COLOMBO, Aug 21 (Reuters) - Sri Lankan shares extended losses into an eighth session on Tuesday and posted their lowest close in nearly 17 months, as foreign investors continued to sell, while a report about new tax proposals weighed on the market as well.
Foreign investors sold shares worth a net 48.1 million rupees ($300,000), extending the foreign outflow to a net 888.8 million rupees in the last five sessions, and a net 3.52 billion rupees worth of equities so far this year.
Banking and telecom stocks have been declining since a local media reported that the government planned to impose new levies on these sectors to boost revenue, analysts said.
Lacklustre corporate results and a Moody’s report saying Sri Lanka could face significantly tighter external refinancing conditions in the next five years, also dented investor appetite for riskier assets, analysts said.
A local daily reported on Friday that a number of changes proposed in the Finance Act would see new levies on several sectors including telecom, vehicle imports and tourism.
“Still the tax issue has not been clarified. Banks and telecom shares are mostly hit by this and an uncertainty prevails over this,” said Atchuthan Srirangan, assistant manager - research, First Capital Holdings Plc.
The Colombo stock index edged down 0.06 percent to 6,040.37, its lowest close since March 30, 2017. It has declined about 5 percent so far this year.
Turnover stood at 464.1 million rupees, compared with this year’s daily average of 824.4 million rupees.

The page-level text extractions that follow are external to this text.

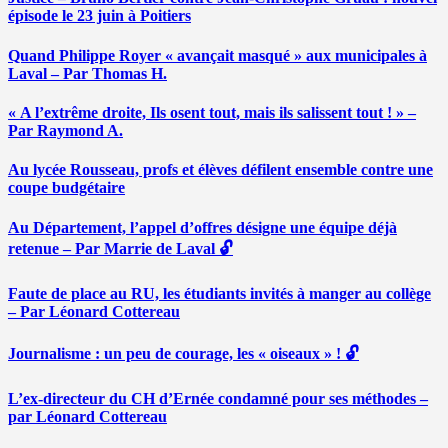
épisode le 23 juin à Poitiers
Quand Philippe Royer « avançait masqué » aux municipales à
Laval – Par Thomas H.
« A l’extrême droite, Ils osent tout, mais ils salissent tout ! » –
Par Raymond A.
Au lycée Rousseau, profs et élèves défilent ensemble contre une
coupe budgétaire
Au Département, l’appel d’offres désigne une équipe déjà
retenue – Par Marrie de Laval 🔓
Faute de place au RU, les étudiants invités à manger au collège
– Par Léonard Cottereau
Journalisme : un peu de courage, les « oiseaux » ! 🔓
L’ex-directeur du CH d’Ernée condamné pour ses méthodes –
par Léonard Cottereau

Top mobile phone service provider Dialog Axiata fell 0.7 percent, while conglomerate Hemas Holdings lost 4.3 percent.
The central bank left its key policy rates unchanged, as expected, on Aug. 3, citing its goals of stabilising inflation and fostering sustainable economic growth.
Central bank Governor Indrajit Coomaraswamy said the economy was unlikely to grow more than 4 percent in 2018, falling short of an earlier estimate of 5 percent.